Starbucks shares dropped as much as 4.8% on Thursday after the coffee chain said CFO Scott Maw was retiring after just four years in the job.

The coffee chain gave no explanation for Maw’s departure, which stunned Wall Street analysts. Starbucks beat earnings estimates during the first half of his tenure but as Reuters reports, it has stumbled more recently, with CEO Kevin Johnson earlier this month calling its performance “not acceptable.”

Scott Maw

“The sudden nature of this announcement and Maw’s relatively young age and tenure in his role suggest the decision (to) leave was perhaps not entirely voluntary,” Bernstein analyst Sara Senatore wrote in a research note.

“While a new CFO may bring greater experience in the types of capital allocation strategies we have advocated, the fundamentals of the business need to at least stabilize and the responsibility for that lies with SBUX’s CEO and COO,” she added.

In trading Thursday, the company’s shares were down 3.6% at $48.02 after falling as low as $47.40.

Starbucks said Maw’s retirement would be effective Nov. 30. He took over as CFO in February 2014 after serving as global controller and senior vice president of corporate finance.

“I am grateful for the contributions Scott has made over the past seven years that led to the unprecedented growth of Starbucks,” Johnson said in a news release. “As we enter our next phase of continued growth, I am confident in the finance team Scott has developed and am appreciative of his willingness to support through the transition into new leadership.”
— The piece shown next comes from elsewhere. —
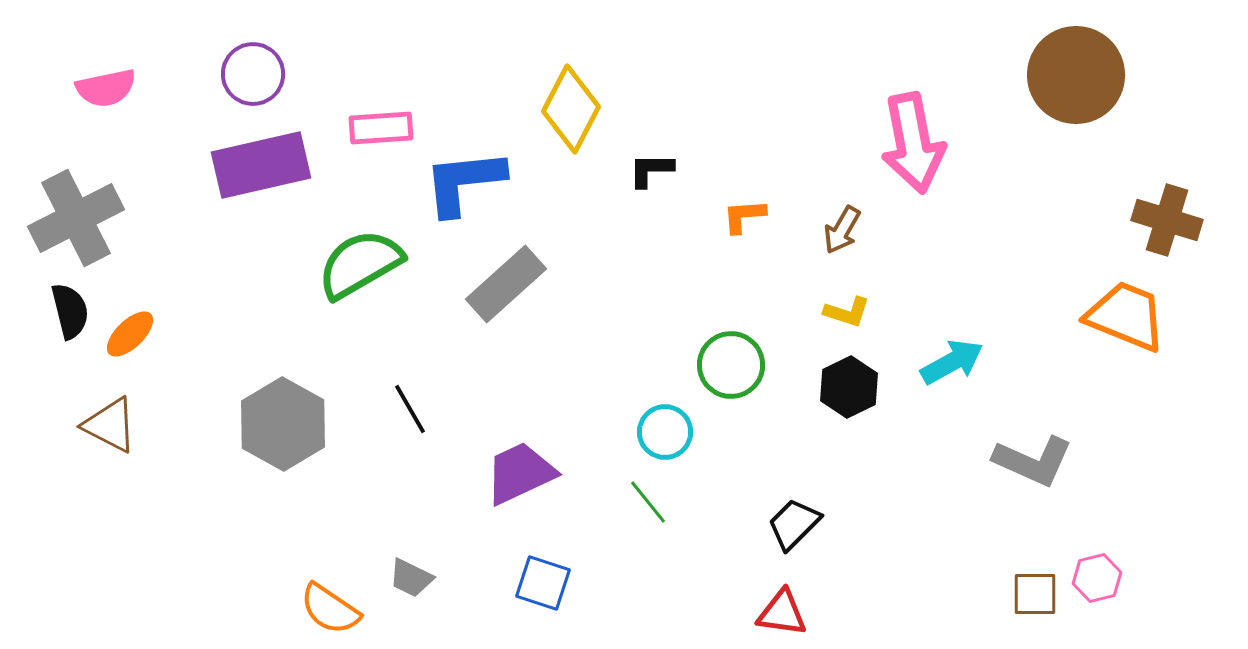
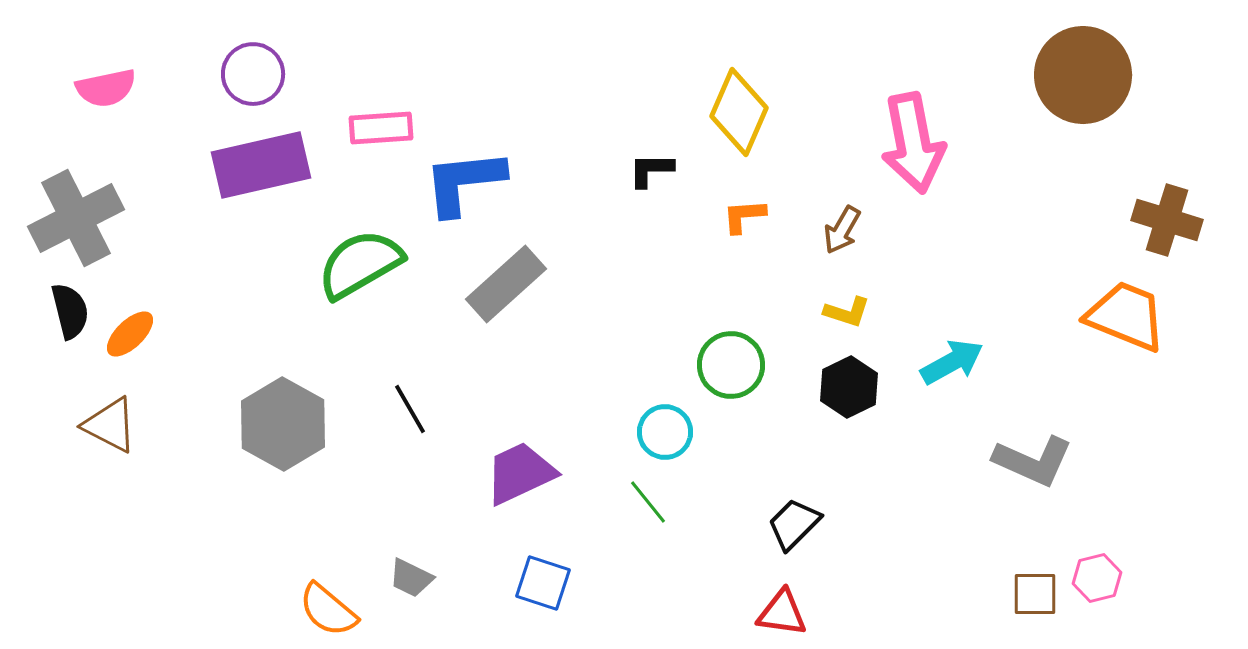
brown circle: moved 7 px right
yellow diamond: moved 168 px right, 3 px down; rotated 4 degrees counterclockwise
orange semicircle: moved 2 px left, 1 px down; rotated 6 degrees clockwise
Starbucks has missed analysts’ estimates for same-store sales in the Americas region in five of the last six quarters. Last week, it forecast slower sales growth than expected for this quarter and said it plans to close about 150 U.S. cafes next fiscal year, triple its normal number of closures.

“We believe the departure of Mr. Maw — who we viewed as a capable leader — will be perceived be as a loss for SBUX in the near and long-term,” Wells Fargo Securities analyst Bonnie Herzog said in a research note.